▶ WHAT THIS TASK INVOLVES
Nothing but the lines from the one containing "Tinggalkan Balasan" to the end of the data should be returned, each exactly as written.

▶ DATA EXTRACTS
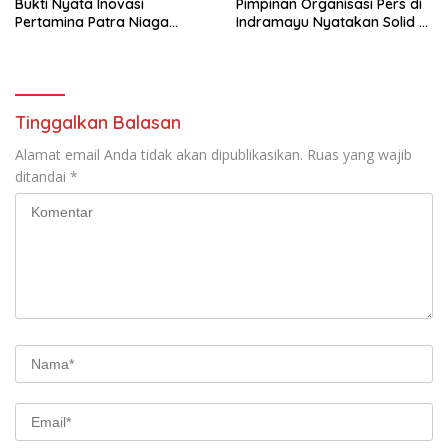
Bukti Nyata Inovasi
Pimpinan Organisasi Pers di
Pertamina Patra Niaga
Indramayu Nyatakan Solid di
Kilang Balongan Dukung Net
Bawah FKJI
Zero Emission 2060
Tinggalkan Balasan
Alamat email Anda tidak akan dipublikasikan.
Ruas yang wajib
ditandai
*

▶ FINAL ANSWER
Tinggalkan Balasan
Alamat email Anda tidak akan dipublikasikan.
Ruas yang wajib
ditandai
*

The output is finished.